Series And Backstory
Another way to end a series you don't want to end
There’s a temptation in a series, if you work with a character of mysterious origins.
You do not absolutely require a character of mysterious origins, but it’s a far graver temptation if you do.
It is a particular danger if you emphasize that he’s of mysterious origins.
Let your wandering minstrel travel through the mountains, stopping at villages to play his tunes and hear any tales of wicked witches, vicious werewolves, or dangerous ghosts, and dispel the evil if it proves true.
If everyone treats the matter of a minstrel as a matter of fact -- there are minstrels, they do wander -- there’s less danger.
But if they start to whisper to each other than he’s a nobleman hunting down the werewolf that killed the king, or a heart-broken lover of a ghost whom he had to dispel, the peril looms.
Partly because readers regard this as a Chekhov’s Gun, which you must fire at some point. Especially the werewolf that killed the king, which is a series ending matter.
Partly because you can deepen the stakes for the character by making it personal. You do not actually have to be so blatant as to force him to face another ghost very like his beloved. Perhaps a werewolf that escaped his first fight with it, perhaps a giant that tricked him into being on the other side of a river and then tore down the bridge -- anything from the past that adds a pang to the story.
Partly because that, in itself, is an aesthetic win for the story, it may make the next story flat if it’s just the current day. Thus, the life may be drained from the series.
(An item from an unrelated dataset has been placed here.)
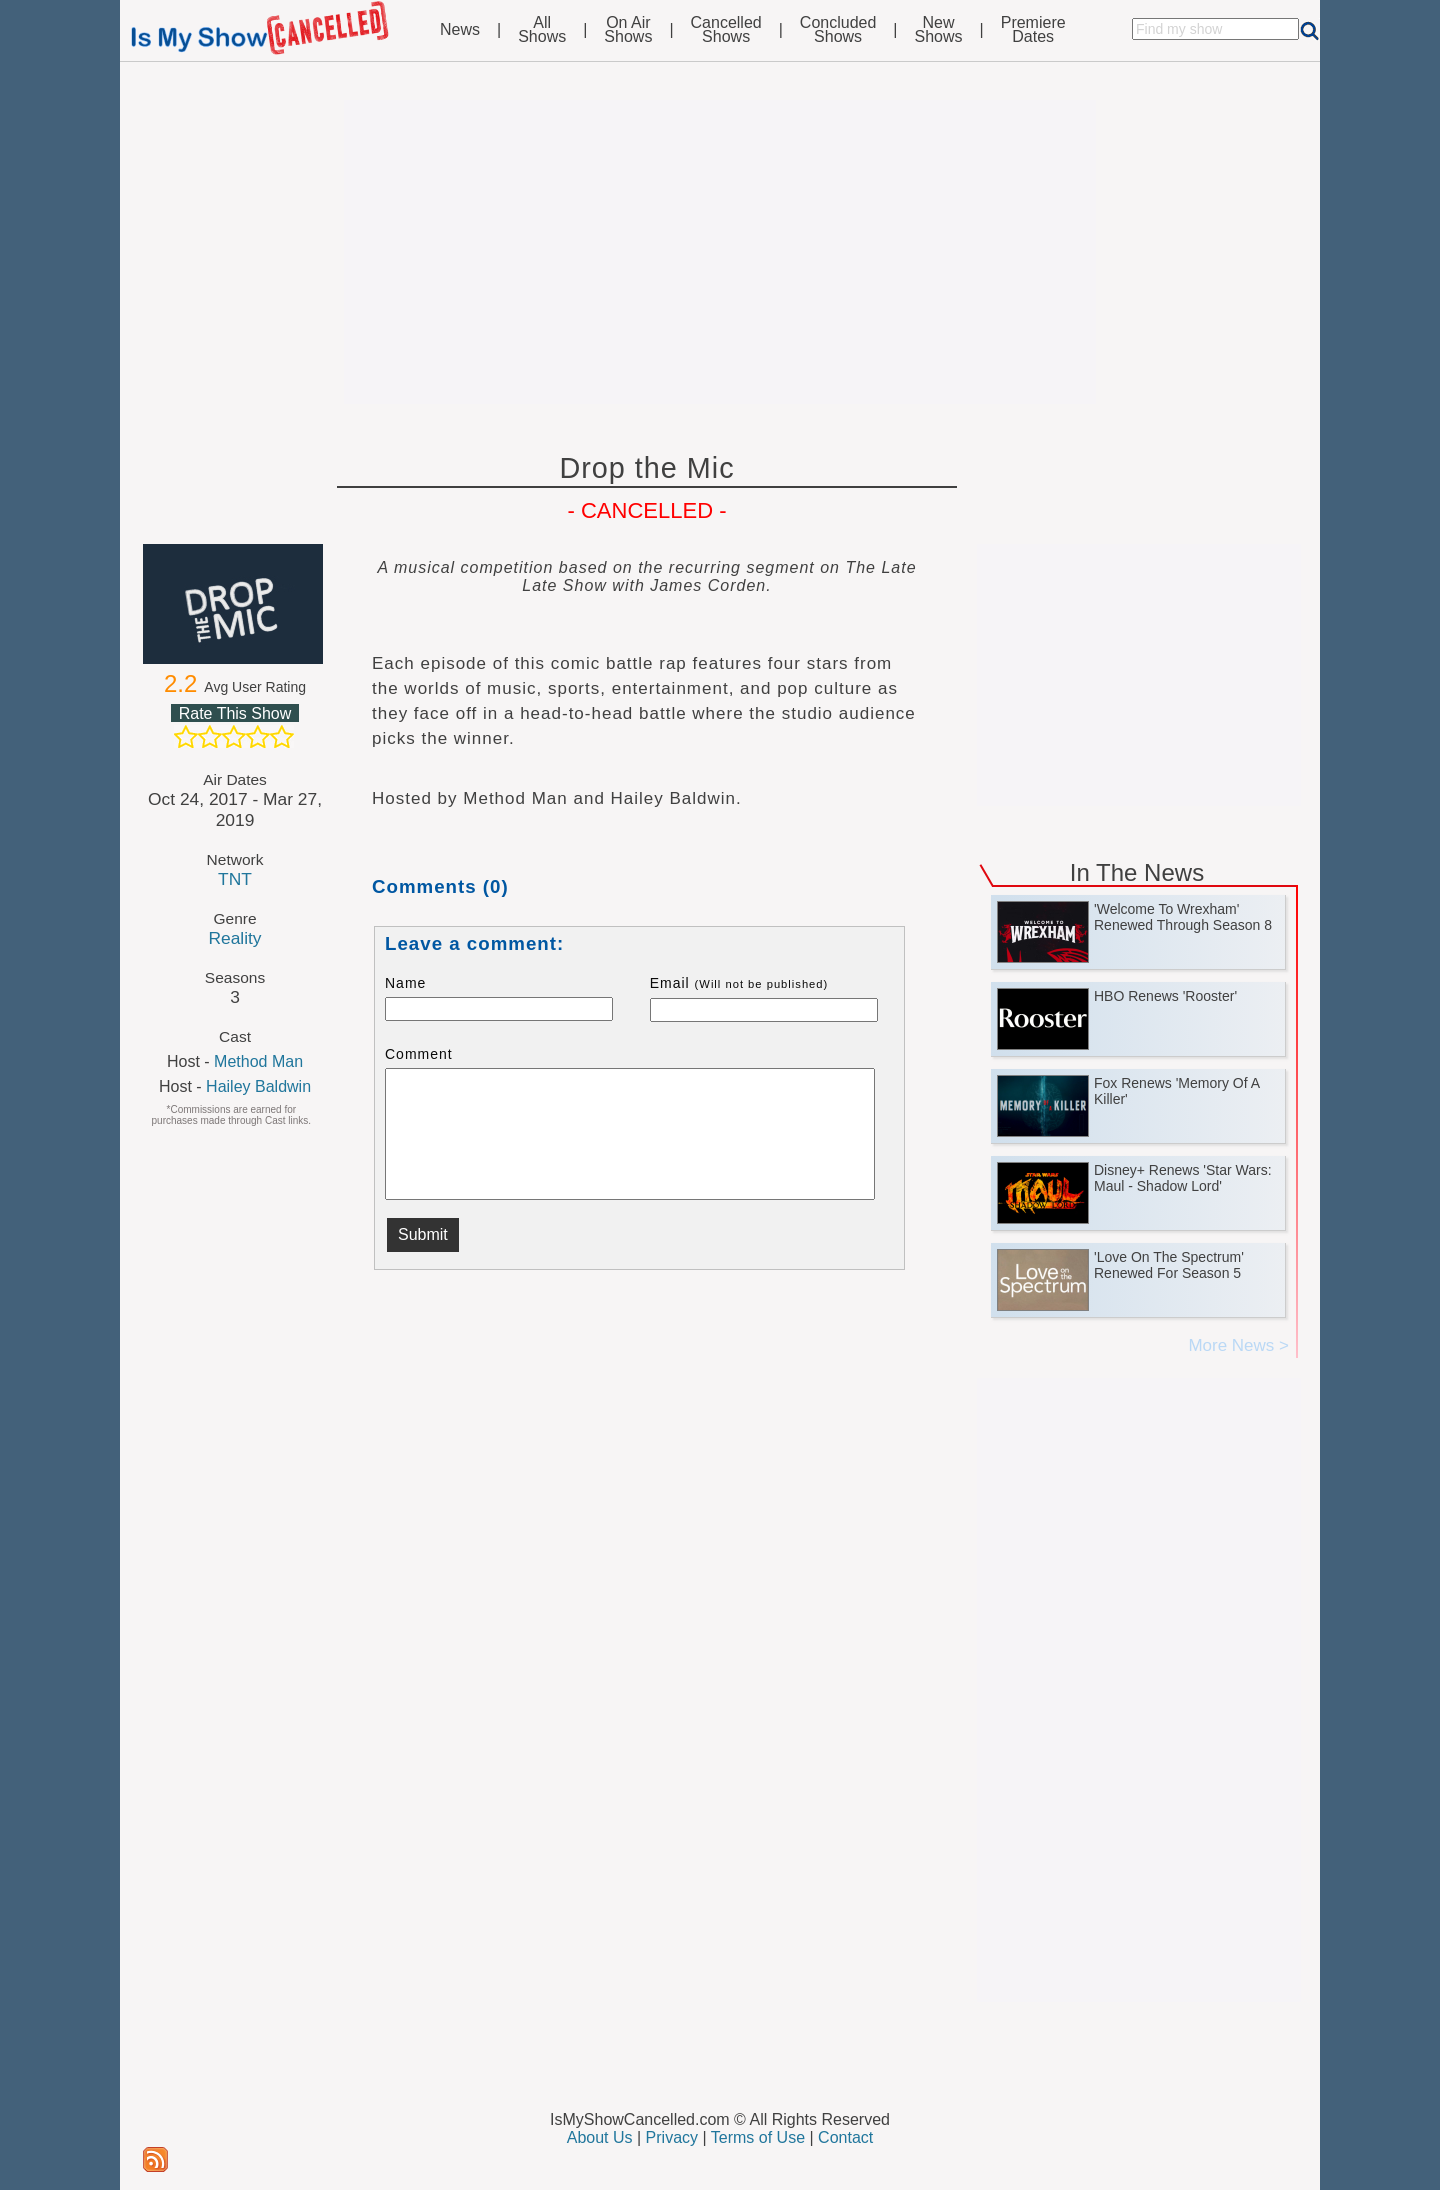 This screenshot has width=1440, height=2190. What do you see at coordinates (758, 2137) in the screenshot?
I see `Terms of Use` at bounding box center [758, 2137].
But you don’t, you may think. Keep on making it personal.
Ah, but then time questions come up. And coherence issues.
Have you given the character more backstory than he has life to have lived it in? And have you kept that backstory straight?
Keeping it straight can come into play for any sort of backstory, but is particularly keen when dealing with origins, which have to be limited in time and place. You can only have one experience that made you a wandering minstrel to fight monsters, even if you have many that keep you going.
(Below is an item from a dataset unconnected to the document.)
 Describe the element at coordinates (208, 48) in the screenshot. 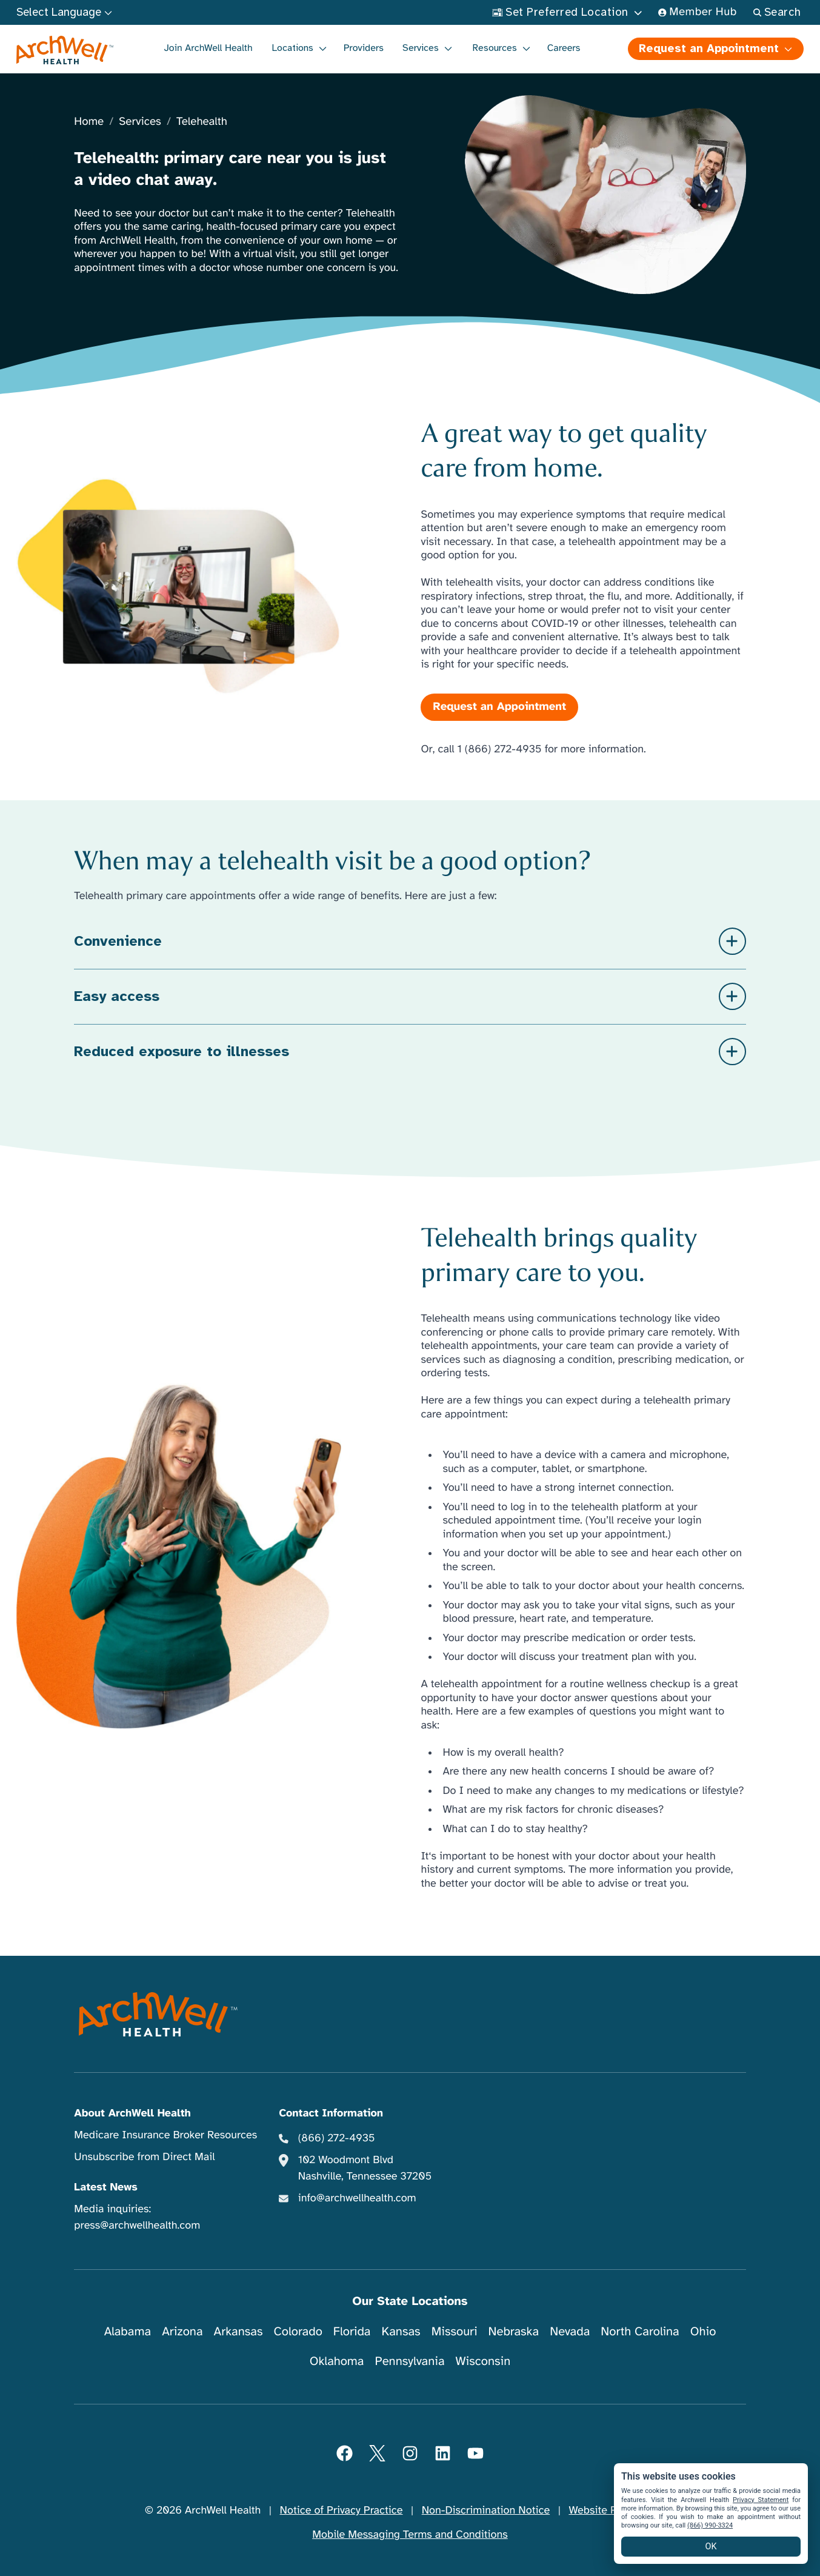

This is far more of an issue when many writers works on a theme. Even in the Matter of Britain, you end up with the wholly human Morgan le Fay. The comic-book universes shows the full horror though, with conflicting visions on top of the endless need to churn out stories.
Especially given that a writer can’t just ignore that story told him before him. If he wishes to clean it up, he would have to tell a story to explain it away, and such stories are notoriously weak. (After a time, writers may ignore it, but that introduces contradictions.)
Granted, some characters can manage a welter of back-stories because it is clear that none of them have sufficient evidence to be established as truth, but that has to fit the character. A madcap peddler who keeps selling the party things that help, but only after greatly embarrassing them, or some other trickster.
You have to remember to keep them in suspension.
And if you have another writer working on the world, you may find it taken out of your hands. The problem of shared worlds.
Also remember that readers often take rumors as fact. The unsubtle use of them to dump knowledge is, alas, a known trope, and it takes skill to convince readers that the rumors are rumors.
Contradictions help, but you obviously can not use the technique of introducing rumors that the readers know are wrong, because the point of these character is that their background is not known.
One notes that doling out the contradictions over the series is more likely to convince readers that you are contradicting yourself than that the rumors are wild. At least the first time, several impossible rumors should be given.
Such is the burden of keeping the backstory from dragging down the series to its end.